[In preview] Polybase: allow field/row terminators within string fields
This feedback item is currently in preview here:
If a line end is present within a text field (qualified) importing data using Polybase will fail.
Loading this line will work fine:
Loading this will fail:
CREATE EXTERNAL FILE FORMAT textfileformat_raw
FORMAT_TYPE = DELIMITEDTEXT,
STRING_DELIMITER = '0x22',
USE_TYPE_DEFAULT = TRUE
CREATE EXTERNAL TABLE dbo.testexternal
LOCATION = 'testfailing.txt',
DATASOURCE = azurestorage,
FILEFORMAT = textfileformatraw
CREATE TABLE dbo.test
WITH (CLUSTERED COLUMNSTORE INDEX, DISTRIBUTION = ROUNDROBIN)
SELECT * FROM dbo.testexternal;
i agree i am having problems with this too. its really bad that you can't ingest columns with line feeds in Polybase.
Still getting ignored. Either Yes/No would really help !!!!!
Wow. A massive bug completely ignored by Microsoft for years. Unbelieveable. Polybase is fine, but utterly unusable on most circustances due to the limitations and lack of support.
Vijay Suram commented
Any update on this yet? This is blocking our loading. Using alternative as Azure Data factory is expensive to create multiple pipelines and triggers.
can you provide update?
any update on this?
this is a major show stopper since 2016. when are you guys gonna do anything about it. you are selling the polybase pattern but it doesn't support this fundamental need.

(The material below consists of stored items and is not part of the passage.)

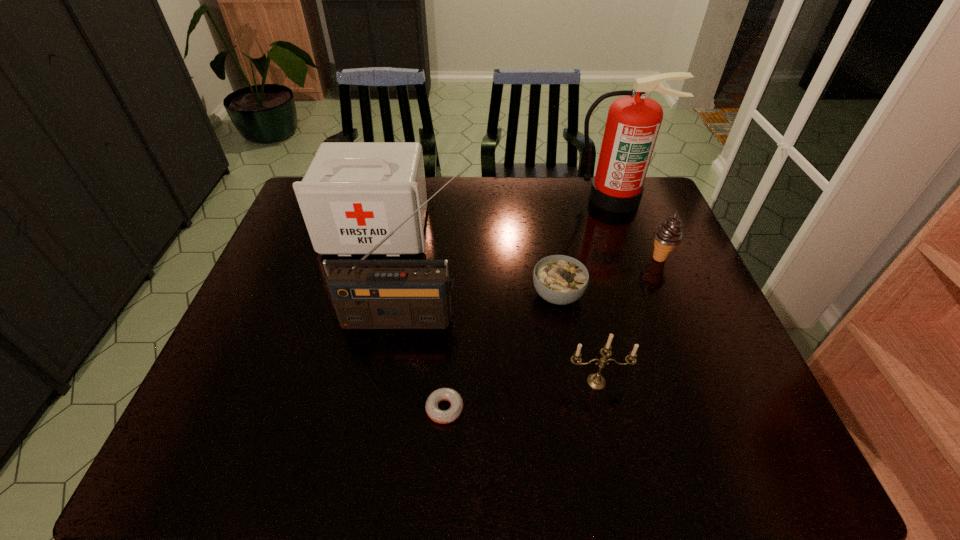 The image size is (960, 540). In order to click on vacant region located on the front-facing side of the fifth shortest object in this screenshot , I will do `click(357, 305)`.

Where is `vacant area situated on the left of the candle`? Image resolution: width=960 pixels, height=540 pixels. vacant area situated on the left of the candle is located at coordinates (512, 382).

The image size is (960, 540). I want to click on free region located on the front of the icecream, so click(x=706, y=366).

The image size is (960, 540). Identify the location of vacant area located 0.140m on the front of the sixth tallest object. (569, 360).

The height and width of the screenshot is (540, 960). What are the coordinates of `free location located 0.230m on the left of the doughnut` in the screenshot? It's located at (319, 409).

At what (x,y) coordinates should I click in order to perform the action: click on fire extinguisher that is at the far edge. Please return your answer as a coordinate pair (x, y). This screenshot has height=540, width=960. Looking at the image, I should click on (633, 122).

The height and width of the screenshot is (540, 960). What are the coordinates of `the first-aid kit at the far edge` in the screenshot? It's located at (353, 194).

Locate an element on the screen. The height and width of the screenshot is (540, 960). object located in the left edge section of the desktop is located at coordinates (353, 194).

Find the location of a particular element. The image size is (960, 540). fire extinguisher that is at the right edge is located at coordinates (633, 122).

Identify the location of icecream at the right edge. This screenshot has width=960, height=540. (668, 234). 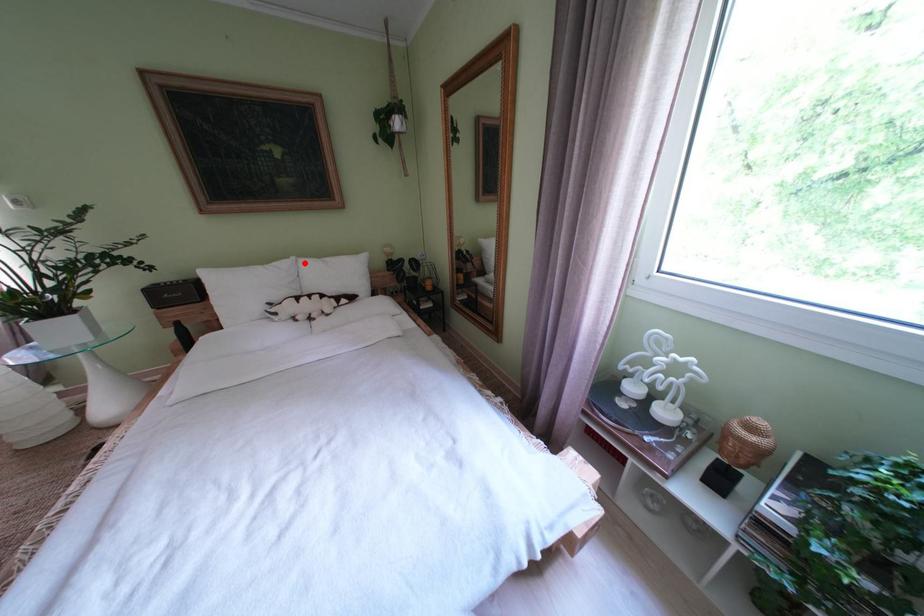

Please provide some feedback on this as this is a huge blocker for us and it also seems that microsoft is completely ignoring this matter.

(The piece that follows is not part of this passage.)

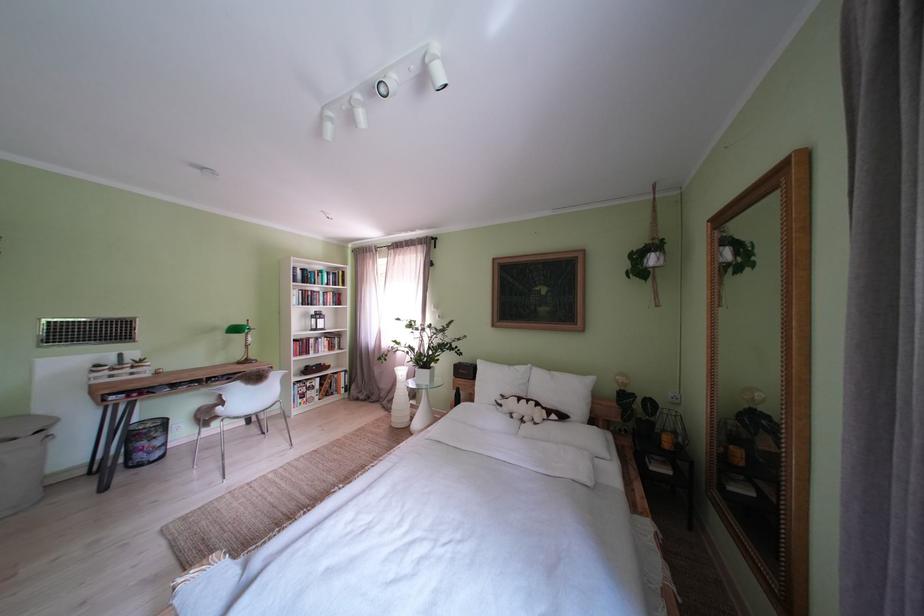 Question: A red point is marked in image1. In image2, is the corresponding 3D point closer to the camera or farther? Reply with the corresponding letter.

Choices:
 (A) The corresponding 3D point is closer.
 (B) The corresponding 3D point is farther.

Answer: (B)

Any update on this? This is a huge blocker for us to go with polybase approach for loading data into Azure Datawarehouse
Daniel cundy commented
I'm guessing this still hasn't been actioned..... Three years on.
Vinodh Ramasubramanian commented
Is this feature available atleast now in 2018 ?
Mitch vH commented
There is a DBLoader utility in the samples (https://github.com/Microsoft/sql-data-warehouse-samples/tree/master/samples/utility/DBLoader) that allows you to do this by using a \ in front of the double quote. Note that this is not a replacement for Polybase, but it provides a work around until the product team has a change to release this functionality in Polybase.

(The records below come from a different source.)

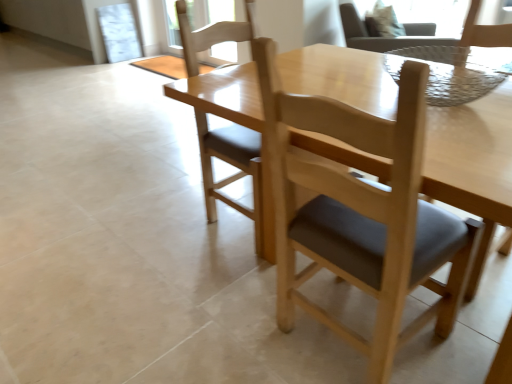 Find the location of a particular element. light brown wood chair at upper right, the 2th chair positioned from the right is located at coordinates (379, 37).

At what (x,y) coordinates should I click in order to perform the action: click on light brown wood chair at upper right, acting as the first chair starting from the top. Please return your answer as a coordinate pair (x, y). This screenshot has height=384, width=512. Looking at the image, I should click on (484, 31).

Locate an element on the screen. The width and height of the screenshot is (512, 384). light brown wood chair at center, which is the 3th chair from back to front is located at coordinates (237, 176).

Is point (260, 215) closer or farther from the camera than point (347, 222)?

Point (260, 215) is positioned farther from the camera compared to point (347, 222).

Who is bigger, light brown wood chair at center, which is counted as the 1th chair, starting from the left, or light brown wood chair at center, which is the third chair in right-to-left order?

With larger size is light brown wood chair at center, which is the third chair in right-to-left order.

Considering the relative positions of light brown wood chair at center, which is the 3th chair from back to front, and light brown wood chair at center, which is the 1th chair in bottom-to-top order, in the image provided, is light brown wood chair at center, which is the 3th chair from back to front, in front of light brown wood chair at center, which is the 1th chair in bottom-to-top order,?

No, it is not.

Can you tell me how much light brown wood chair at center, which is the 3th chair from back to front, and light brown wood chair at center, which is the third chair in right-to-left order, differ in facing direction?

There is a 88.9-degree angle between the facing directions of light brown wood chair at center, which is the 3th chair from back to front, and light brown wood chair at center, which is the third chair in right-to-left order.

Which point is more distant from viewer, (x=446, y=295) or (x=181, y=100)?

Positioned behind is point (x=181, y=100).

Does light brown wood chair at center, which is the 1th chair in bottom-to-top order, lie behind light brown wood chair at center, the 2th chair in the bottom-to-top sequence?

No, light brown wood chair at center, which is the 1th chair in bottom-to-top order, is closer to the camera.

From the picture: Between light brown wood chair at center, placed as the 2th chair when sorted from left to right, and light brown wood chair at center, the 2th chair in the bottom-to-top sequence, which one has less height?

With less height is light brown wood chair at center, the 2th chair in the bottom-to-top sequence.

Is light brown wood chair at center, the fourth chair from the back, far away from light brown wood chair at center, which is counted as the 1th chair, starting from the left?

They are positioned close to each other.

Would you say light brown wood chair at center, which is counted as the 3th chair, starting from the top, is inside or outside light brown wood chair at upper right, the 2th chair positioned from the right?

light brown wood chair at center, which is counted as the 3th chair, starting from the top, is not inside light brown wood chair at upper right, the 2th chair positioned from the right, it's outside.

Locate an element on the screen. the 2nd chair to the right of the light brown wood chair at center, which is the 3th chair from back to front, starting your count from the anchor is located at coordinates (379, 37).

In the scene shown: Considering the positions of objects light brown wood chair at center, which ranks as the second chair in front-to-back order, and light brown wood chair at upper right, the 2th chair positioned from the back, in the image provided, who is more to the left, light brown wood chair at center, which ranks as the second chair in front-to-back order, or light brown wood chair at upper right, the 2th chair positioned from the back,?

light brown wood chair at center, which ranks as the second chair in front-to-back order.

How much distance is there between light brown wood chair at center, which ranks as the fourth chair in right-to-left order, and light brown wood chair at upper right, marked as the 3th chair in a front-to-back arrangement?

light brown wood chair at center, which ranks as the fourth chair in right-to-left order, and light brown wood chair at upper right, marked as the 3th chair in a front-to-back arrangement, are 4.91 feet apart from each other.

Considering the sizes of light brown wood chair at upper right, which is the 4th chair from bottom to top, and light brown wood chair at center, placed as the 2th chair when sorted from left to right, in the image, is light brown wood chair at upper right, which is the 4th chair from bottom to top, wider or thinner than light brown wood chair at center, placed as the 2th chair when sorted from left to right,?

Considering their sizes, light brown wood chair at upper right, which is the 4th chair from bottom to top, looks broader than light brown wood chair at center, placed as the 2th chair when sorted from left to right.

Relative to light brown wood chair at center, placed as the first chair when sorted from front to back, is light brown wood chair at upper right, arranged as the first chair when viewed from the back, in front or behind?

light brown wood chair at upper right, arranged as the first chair when viewed from the back, is behind light brown wood chair at center, placed as the first chair when sorted from front to back.

From the image's perspective, is light brown wood chair at upper right, arranged as the first chair when viewed from the back, on light brown wood chair at center, which is the third chair in right-to-left order?

Correct, light brown wood chair at upper right, arranged as the first chair when viewed from the back, appears higher than light brown wood chair at center, which is the third chair in right-to-left order, in the image.

From a real-world perspective, between light brown wood chair at upper right, acting as the first chair starting from the top, and light brown wood chair at center, placed as the fourth chair when sorted from top to bottom, who is vertically higher?

light brown wood chair at center, placed as the fourth chair when sorted from top to bottom, is physically above.

Is point (265, 118) farther from camera compared to point (466, 38)?

No.

Starting from the light brown wood chair at upper right, which is the 4th chair from bottom to top, which chair is the 3rd one in front? Please provide its 2D coordinates.

[(362, 213)]

Is light brown wood chair at center, the fourth chair from the back, not near light brown wood chair at upper right, acting as the first chair starting from the top?

No, there isn't a large distance between light brown wood chair at center, the fourth chair from the back, and light brown wood chair at upper right, acting as the first chair starting from the top.

Is light brown wood chair at center, the fourth chair from the back, taller or shorter than light brown wood chair at upper right, acting as the first chair starting from the top?

Considering their sizes, light brown wood chair at center, the fourth chair from the back, has more height than light brown wood chair at upper right, acting as the first chair starting from the top.

In the scene shown: Is light brown wood chair at center, which is counted as the 1th chair, starting from the left, at the back of light brown wood chair at upper right, the 3th chair when ordered from bottom to top?

light brown wood chair at upper right, the 3th chair when ordered from bottom to top, is not turned away from light brown wood chair at center, which is counted as the 1th chair, starting from the left.

You are a GUI agent. You are given a task and a screenshot of the screen. Output one action in this format:
    pyautogui.click(x=<x>, y=<y>)
    Task: Click on the chair that is the 2nd one above the light brown wood chair at center, which is counted as the 3th chair, starting from the top (from a real-world perspective)
    The image size is (512, 384).
    Given the screenshot: What is the action you would take?
    pyautogui.click(x=379, y=37)

From the image's perspective, who appears lower, light brown wood chair at upper right, the 2th chair positioned from the right, or light brown wood chair at center, which ranks as the fourth chair in right-to-left order?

The other thing you can try is using Polybase with the ORC input file format.
Andrew Dale commented
Given that Azure Data Factory copy command allows you to specify both the columnDelimiter and the rowDelimiter, then EXTERNAL FILE FORMAT should do the same. This means you could then use the official ASCII codes. However, polybase does not allow you to specify a row terminaotr, only a field terminator.
Can you please let us know when can we expect this feature? This is urgent.
Himalayan Ninja commented
Because of this feature we are completely stuck and can't use polybase at all. How can a Dev team miss this basic and most important feature? Please fix this asap as it is very crucial for success of polybase
Himalayan Ninja commented
Can you please let us know when can we expect this feature? This is blocking our development
Seems to be a duplicate of this suggestion, which as of March 2017 is Under Review: https://feedback.azure.com/forums/307516-sql-data-warehouse/suggestions/10600132-polybase-allow-field-row-terminators-within-strin
Ashish Kumar commented
This is an absolutely desired functionality. Minimally, we need to be able to escape the field if they are used in the date.
CREATE EXTERNAL FILE FORMAT TextFileFormat
( FORMAT_TYPE = DELIMITEDTEXT
, FORMAT_OPTIONS ( FIELD_TERMINATOR = ','
, STRING_DELIMITER = '0x22'
, DATE_FORMAT = 'dd-MMM-yyyy HH:mm:ss'
, USE_TYPE_DEFAULT = FALSE
Does now allow the following string data to be loaded.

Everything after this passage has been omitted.